If anyone of you know me you will know that I hate waiting, I hate having to just sit and wait, whether it be in the hospital, whether it be for another job, whether it be in my relationship, whether it be wanting a baby, whether it be wanting to go on holiday, whether it be counting down the days until I get married. I find it really hard to be patient and I like to think that I am able to control everything and everyone when I know I just can’t. I like to know when things are happening and my calendar is full of the little things that I am going to be doing each and everyday. I like to have a routine for everything because I hate waiting. I hate giving control over to someone else. I hate having to wait to go on holiday, to start a new job, to do something that I really enjoy. Patience is not my best thing and most people will know how impatient I get and how quickly!
When I know I’m going away I like to pack straight away, when I know I’m moving I want to do it right away, when I know something is happening I want to do it right then, when I got engaged I planned my wedding straight away, when I knew I had got into college I went out and got all my things for it even though it was a good 6 months away, when I knew I would be abroad for six months I wanted to get all the paperwork done as soon as I could, when I know something different is happening in my calendar I like to have it planned. Why? Because I hate waiting for the event to come, I hate knowing that something good is happening but I have to wait for it to come, I hate knowing that there is going to be a change and I have to wait for it. Everyone who knows me knows that I am not a patient person!
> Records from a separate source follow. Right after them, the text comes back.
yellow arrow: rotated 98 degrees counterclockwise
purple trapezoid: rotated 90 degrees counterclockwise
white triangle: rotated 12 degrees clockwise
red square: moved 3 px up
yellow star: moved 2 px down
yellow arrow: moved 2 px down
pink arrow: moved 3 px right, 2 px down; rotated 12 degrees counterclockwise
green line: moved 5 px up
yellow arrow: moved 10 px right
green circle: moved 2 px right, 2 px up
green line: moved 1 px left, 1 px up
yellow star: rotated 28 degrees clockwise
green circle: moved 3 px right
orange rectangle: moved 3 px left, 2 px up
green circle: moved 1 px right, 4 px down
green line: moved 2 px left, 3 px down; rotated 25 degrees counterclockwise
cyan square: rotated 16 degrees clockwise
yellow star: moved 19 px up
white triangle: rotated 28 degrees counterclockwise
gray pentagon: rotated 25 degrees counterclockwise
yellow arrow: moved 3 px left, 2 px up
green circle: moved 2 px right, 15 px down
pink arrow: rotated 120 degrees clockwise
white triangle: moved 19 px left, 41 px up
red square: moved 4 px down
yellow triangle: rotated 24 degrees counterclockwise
I want things to be done today and now and not tomorrow.
I hate waiting and not being patient but life is full of having to be patient. We all need to be patient and wait for things to happen. Everyday we have to exercise this let alone knowing that something is coming up in the future. You have to wait for the car to defrost, to get out the junction, to wait for the red light, to let the people cross the road, to wait for the manager to be free, to wait for the trains to turn up, to wait for the children as they finish school, to wait for our spouse to get home from work, to wait for a church event. Life is a waiting game and we all need to learn to be patient with it no matter what things are coming up. Everything is worth the wait and so much better to wait for things that are good then to rush into it.
This year I will be a married women and I look forward to it but there is so much waiting to do. So much things to organise, so many people to speak to, so many places to go, so much money to spend and we have to be patient. I have to wait for the day to come, I have to wait to wear my dress, I have to wait for my hair to be nice, I have to wait for my best friend to come over, I have to wait to see my future husband at the altar, I have to wait to go on honeymoon, I have to wait to live with my husband, I have to wait to have my own children. If it was my way the moment we got engaged I would have run away and got married but quite rightly we need to speak to people, have a budget, plan and save money. It will be well worth the wait though!
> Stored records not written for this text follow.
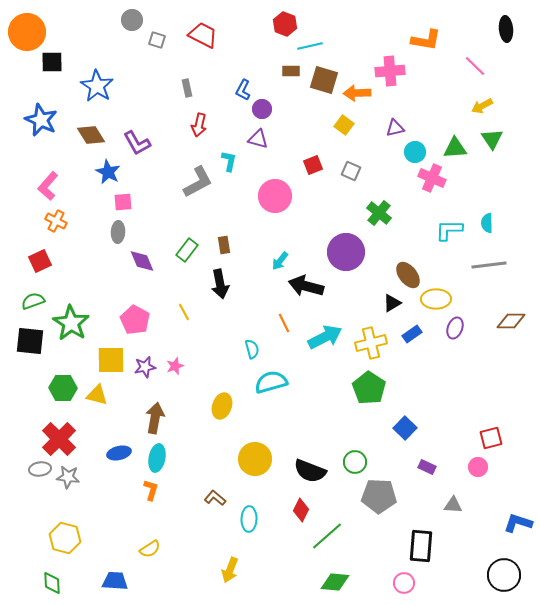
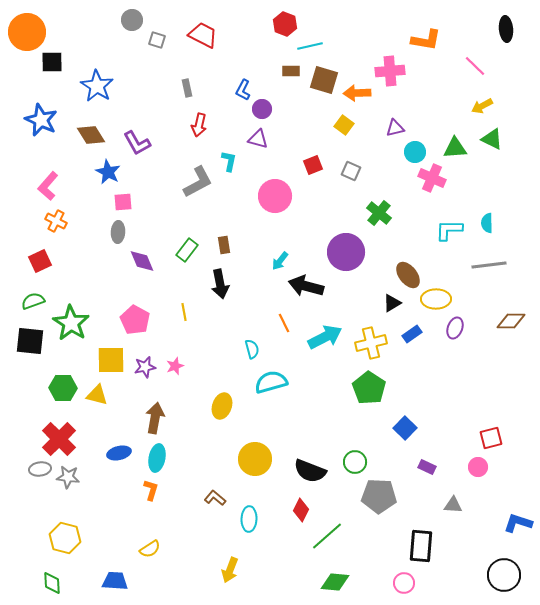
green triangle at (492, 139): rotated 30 degrees counterclockwise
yellow line at (184, 312): rotated 18 degrees clockwise
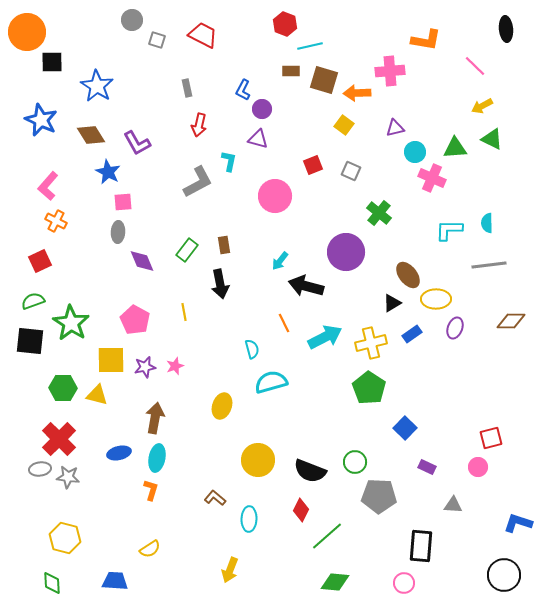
yellow circle at (255, 459): moved 3 px right, 1 px down
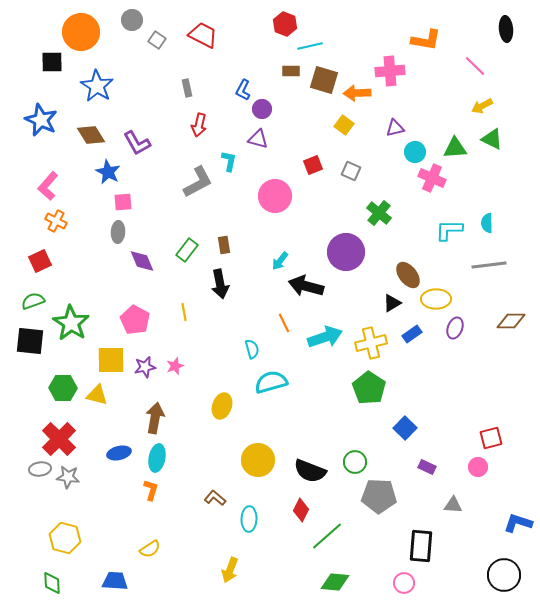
orange circle at (27, 32): moved 54 px right
gray square at (157, 40): rotated 18 degrees clockwise
cyan arrow at (325, 337): rotated 8 degrees clockwise
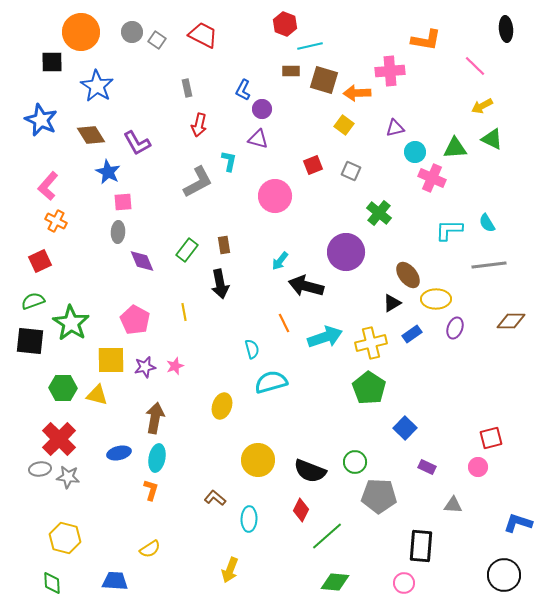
gray circle at (132, 20): moved 12 px down
cyan semicircle at (487, 223): rotated 30 degrees counterclockwise
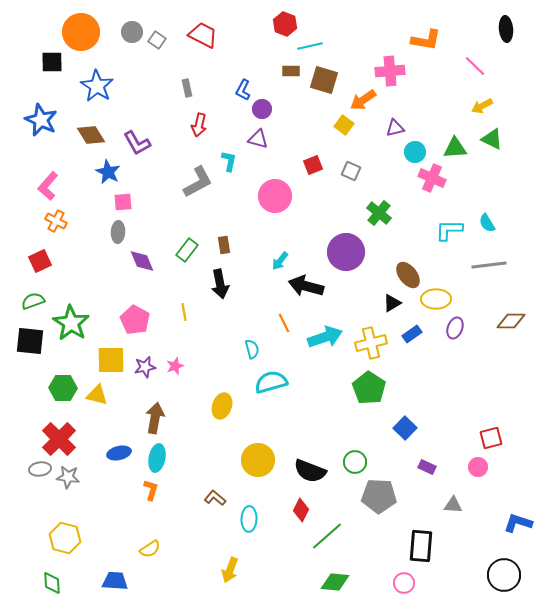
orange arrow at (357, 93): moved 6 px right, 7 px down; rotated 32 degrees counterclockwise
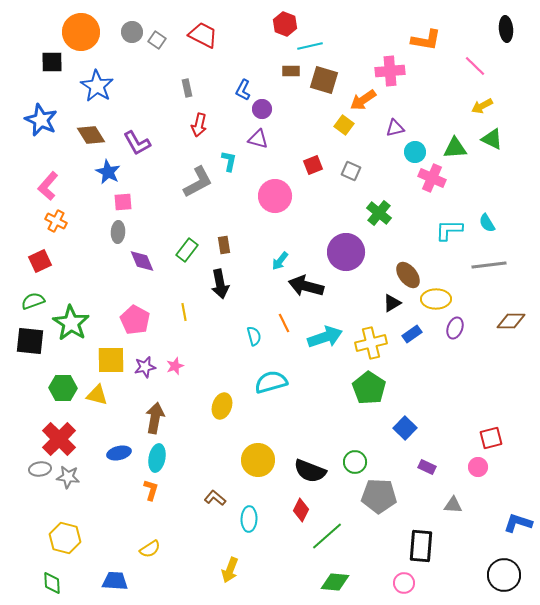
cyan semicircle at (252, 349): moved 2 px right, 13 px up
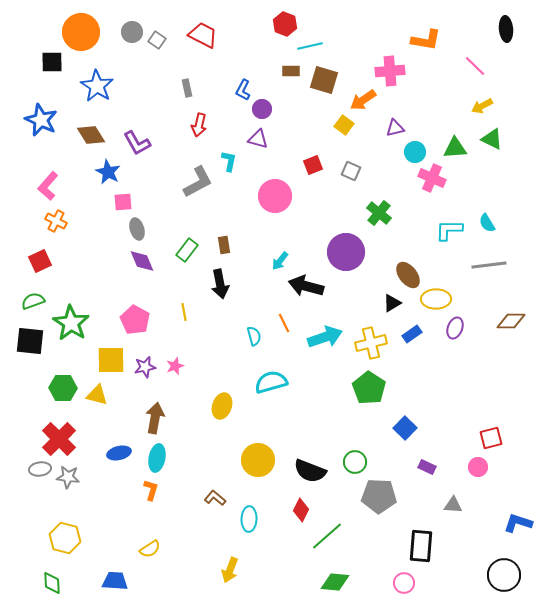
gray ellipse at (118, 232): moved 19 px right, 3 px up; rotated 20 degrees counterclockwise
I especially always want to know what the future will hold and what is going to happen but I don’t and i don’t like to wait. I want to know so many things about the future but life doesn’t happen that way! God knows what the future is going to hold, he knows what tomorrow will bring and we don’t have to worry about that, He knows how we feel so we shouldn’t be scared. God understands that I may be scared of the future but I know that He cares for the birds of the air and so why should I be scared of what is to come in my life? He has planned and thought about our lives before we were even born! How amazing is that!